Есть италиеманы, люди, ослепленные Италией. Они превозносят ее и копаются в ее древности с явной надеждой самим стать моложе, — им очень холодно, и потому они на все лады воспевают солнце, — пошутил Глинка. — Но, конечно, есть люди, и в их числе наш Пушкин, которые с высокой справедливостью отдают ей должное… Что касается меня, я еще не смею сказать, что хорошо ее видел, и потому лишен удовольствия мнить себя всегда счастливым.
Соболевский ответил в раздумье:
— Ты, мимоза, рассуждаешь на сей предмет очень пространно, но холодно. Поверь, что после России самый приятный для жилья край — это Италия… В одной только Италии люди довольно-таки дети, чтобы радоваться радостям и тешиться прекрасным. Вне Италии, где я был, исключая Россию, все — чайльд-гарольды, все ряженые, радуются и удивляются, насколько разрешает этикет. А немецкие студенты? Разве они умеют радоваться жизни, не мудрствуя при этом, без суеты душевной, не отмечая в своем гроссбухе, что сегодня они разрешили себе порадоваться? О, ты не знаешь Европы, мимоза, и потому не знаешь Италии. Но, побывав в Европе, ты поймешь, как велики мы, русские, противу ей. Поистине русский человек — сокол между человеками!
— У них нет крепостных!.. — пробовал возразить Глинка, как бы для того чтобы еще более уверить себя в правоте Соболевского.
И Соболевский, зная эту склонность его «к подтверждению путем отрицания», манеру не соглашаться сразу, а выискивать противоречия, терпеливо ждал.
— У них нет крепостного права, — повторил Глинка. — Правда, нищеты не меньше. Заметил ли ты, сколько нищих на улицах, но, — глаза его весело заискрились, и он приподнялся с софы, — даже нищие поют, и богачи поют, неплохо притом, или песня всех равняет, любую душу объемлет, как думаешь?
И пока Соболевский собирался с мыслями, не зная, что ответить, и чувствуя, что товарищ его втайне уже решил для себя этот вопрос, Глинка тихо сказал:
— Жил в нашей деревне Федя, кларнетист, мальчик, сын пашей няни, болел чахоткой, и говорили, что долго не проживет, что возьмет его бог к себе… Пел и играл, что родители мои хотели, — Моцарта, а то Беллини. И умер. И по сей день, поверишь ли, считаю себя виноватым: ведь была для него своя музыка, и не мелодиями бы Беллини жить ему… Так ли и здешней бедноте мелодии Беллини сродни?
— Что же хочешь? — откликнулся наконец Соболевский. — Чтобы беднота свои песни пела? А откуда ей, и что это за музыка будет?

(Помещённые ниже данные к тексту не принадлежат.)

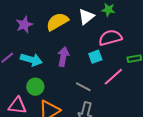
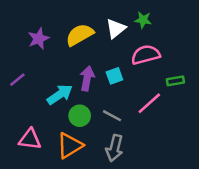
cyan square: (95, 57) -> (114, 76), moved
cyan arrow: (31, 60) -> (60, 95), moved, turned -50
green circle: (35, 87) -> (80, 116), moved

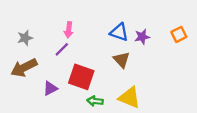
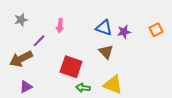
gray star: (25, 38) -> (21, 20), moved
purple line: (62, 49) -> (39, 41), moved
purple triangle: (50, 88) -> (26, 87), moved

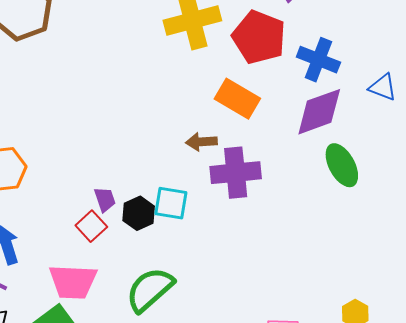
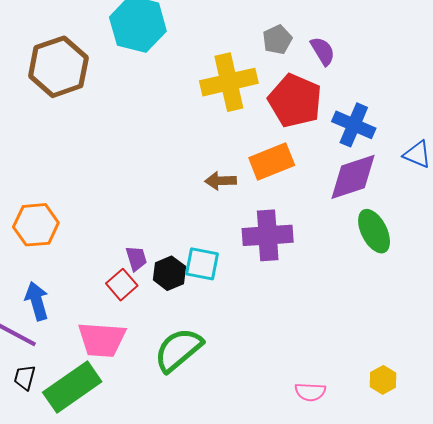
orange rectangle: (237, 99) -> (272, 162), turned -54
brown arrow: (201, 142) -> (221, 181), moved

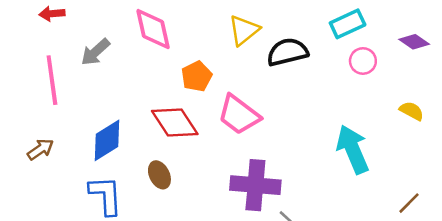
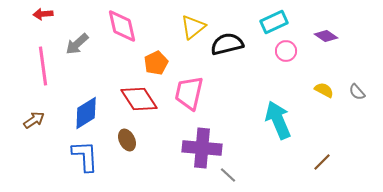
pink trapezoid: (239, 115) -> (189, 93), turned 66

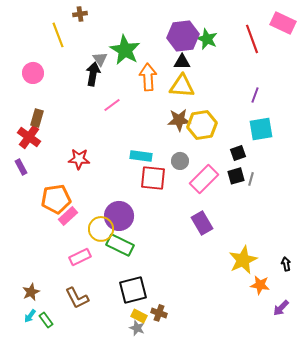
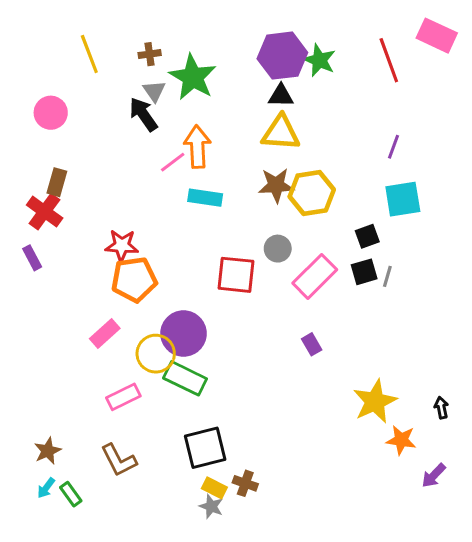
brown cross: (80, 14) -> (150, 54), moved
black arrow: (93, 74) -> (143, 114), turned -45
orange arrow: (148, 77) -> (197, 147), moved
cyan rectangle: (141, 156) -> (205, 198), moved
orange pentagon: (56, 199) -> (134, 279), moved
purple rectangle: (202, 223) -> (312, 344), size x0.6

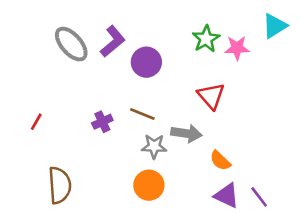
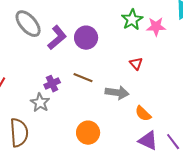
purple L-shape: (113, 41) -> (57, 38), moved
red triangle: (211, 96) -> (136, 64), size x0.6
gray star: (154, 146) -> (40, 103), moved, turned 30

— Трудно сказать, чего хочу. Признаться тебе, думаю так: песни бедноты — песни народа, и богаче богачей они, — сыграл он на слове. — К ежели ты прав в том, что русский человек — сокол между человеками, то и музыка наша — соколиная во всем мире. Не почуял ли ты, что музыка Беллини «цветочная», парники и клумбы под голубым небом напоминает, и не заметил ли ты, что итальянец, стоящий со скрипкой в руках, от соборной стены правее, играет что-то больно хорошее и уж больно натуральное, а среди прихожан я сегодня заметил двух девушек, которые с лицами несказанно печальными вытягивают такие ноты, что им явно жить, любить хочется, но совсем не молиться… Впрочем, церковное пенье тем и хорошо, что в нем подчас слышится, как сердце по-своему бьется, попом не остановленное. С певчими людьми, с простыми людьми и с нищими хочу завести связи; оно, может быть, и проще, чем с композиторами, у коих я учиться должен.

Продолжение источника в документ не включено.